Why use conda (or similar tools)?¶

Note

What is conda?

Package, dependency and environment management for any language—Python, R, Ruby, Lua, Scala, Java, JavaScript, C/ C++, Fortran, and more.

You can use the versions of the tools you want/need¶

On the computing cluster, a limited set of versions of programming language interpreters (python, R, etc.) can be easily installed and maintained by the core facility. For example, the cluster currently supports Python v2.7 (end of life), Python 3.6, and R 3.5 (the latter two of which are woefully out of date).

Likewise, managing large collections of packages that work with these interpreter versions is difficult and stops working once the interpreter gets too outdated. Updating the interpreter is not trivial and also requires reinstalling all the packages.

With conda environments, you set up smaller environments to suit the needs of your projects and bypass the global, outdated environments we have on the cluster.

You can create multiple frozen, project-specific environments¶

Scenario 1: you are writing a paper and working on the methods section. You want to record what versions of programs you used in your analyses, but how do you know if the versions available to you now match what were installed when you did your work?

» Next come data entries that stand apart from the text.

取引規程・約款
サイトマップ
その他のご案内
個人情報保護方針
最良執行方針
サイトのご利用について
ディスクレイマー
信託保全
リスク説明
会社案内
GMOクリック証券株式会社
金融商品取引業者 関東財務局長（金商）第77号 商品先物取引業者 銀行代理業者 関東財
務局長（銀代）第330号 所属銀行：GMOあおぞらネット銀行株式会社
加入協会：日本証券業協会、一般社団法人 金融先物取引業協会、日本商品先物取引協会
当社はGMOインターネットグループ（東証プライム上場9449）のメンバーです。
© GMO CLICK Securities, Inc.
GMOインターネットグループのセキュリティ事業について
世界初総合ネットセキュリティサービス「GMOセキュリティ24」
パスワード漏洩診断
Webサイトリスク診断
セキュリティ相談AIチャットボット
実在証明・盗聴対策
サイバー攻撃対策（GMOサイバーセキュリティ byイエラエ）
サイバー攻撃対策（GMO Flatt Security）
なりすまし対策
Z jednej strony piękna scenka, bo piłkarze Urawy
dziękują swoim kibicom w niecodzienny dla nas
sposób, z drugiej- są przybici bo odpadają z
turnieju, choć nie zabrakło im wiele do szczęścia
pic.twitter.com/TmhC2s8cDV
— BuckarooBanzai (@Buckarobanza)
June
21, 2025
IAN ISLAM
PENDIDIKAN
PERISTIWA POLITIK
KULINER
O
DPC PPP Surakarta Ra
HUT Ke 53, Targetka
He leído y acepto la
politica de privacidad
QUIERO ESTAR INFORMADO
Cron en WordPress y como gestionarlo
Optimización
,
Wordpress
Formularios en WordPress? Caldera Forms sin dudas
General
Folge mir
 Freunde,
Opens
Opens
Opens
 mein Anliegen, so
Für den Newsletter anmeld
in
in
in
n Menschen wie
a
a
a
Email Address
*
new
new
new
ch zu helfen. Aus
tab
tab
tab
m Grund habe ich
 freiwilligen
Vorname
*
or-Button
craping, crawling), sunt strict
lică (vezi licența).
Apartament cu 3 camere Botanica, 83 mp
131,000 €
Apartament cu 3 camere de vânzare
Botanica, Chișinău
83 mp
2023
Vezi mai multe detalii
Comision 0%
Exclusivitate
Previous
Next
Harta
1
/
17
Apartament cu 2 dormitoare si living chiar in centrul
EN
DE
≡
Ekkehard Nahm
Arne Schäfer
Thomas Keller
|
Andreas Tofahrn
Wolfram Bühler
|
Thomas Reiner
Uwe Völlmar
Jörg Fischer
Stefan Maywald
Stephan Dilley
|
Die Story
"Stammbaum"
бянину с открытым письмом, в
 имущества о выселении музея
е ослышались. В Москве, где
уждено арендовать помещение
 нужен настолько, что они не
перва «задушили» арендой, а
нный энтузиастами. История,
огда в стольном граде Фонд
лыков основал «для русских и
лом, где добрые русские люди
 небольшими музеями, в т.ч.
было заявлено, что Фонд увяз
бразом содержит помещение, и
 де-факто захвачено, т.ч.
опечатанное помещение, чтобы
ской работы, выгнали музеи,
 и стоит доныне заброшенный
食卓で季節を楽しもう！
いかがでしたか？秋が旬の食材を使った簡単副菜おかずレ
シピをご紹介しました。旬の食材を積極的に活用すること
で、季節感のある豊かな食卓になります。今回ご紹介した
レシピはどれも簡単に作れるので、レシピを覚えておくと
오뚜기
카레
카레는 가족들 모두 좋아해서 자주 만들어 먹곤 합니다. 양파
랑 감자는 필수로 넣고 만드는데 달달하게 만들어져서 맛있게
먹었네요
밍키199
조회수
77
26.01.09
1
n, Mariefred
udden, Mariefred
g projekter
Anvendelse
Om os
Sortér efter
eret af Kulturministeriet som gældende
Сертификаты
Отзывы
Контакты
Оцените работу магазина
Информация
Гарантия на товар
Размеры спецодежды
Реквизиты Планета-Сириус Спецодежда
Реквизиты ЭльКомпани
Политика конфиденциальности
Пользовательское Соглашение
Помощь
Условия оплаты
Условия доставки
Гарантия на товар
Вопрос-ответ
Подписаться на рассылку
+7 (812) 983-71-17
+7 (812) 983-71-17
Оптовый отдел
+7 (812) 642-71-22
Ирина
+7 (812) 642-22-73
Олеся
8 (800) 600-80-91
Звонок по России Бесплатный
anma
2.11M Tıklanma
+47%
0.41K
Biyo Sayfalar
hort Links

Scenario 2: you wrote a program or script awhile back and now it will not run with the current version of Python, R, etc. or the current versions of packages.

Instead, you could use conda to create a project-specific environment that contains a fixed set of programs and packages that remain unchanged as you do your work. The versions of the programs you used can be easily queried and reported for reproducibility.

Citations¶

Sandve GK, Nekrutenko A, Taylor J, Hovig E. 2013. Ten simple rules for reproducible computational research. PLoS Computational Biology 9:e1003285. DOI: 10.1371/journal.pcbi.1003285.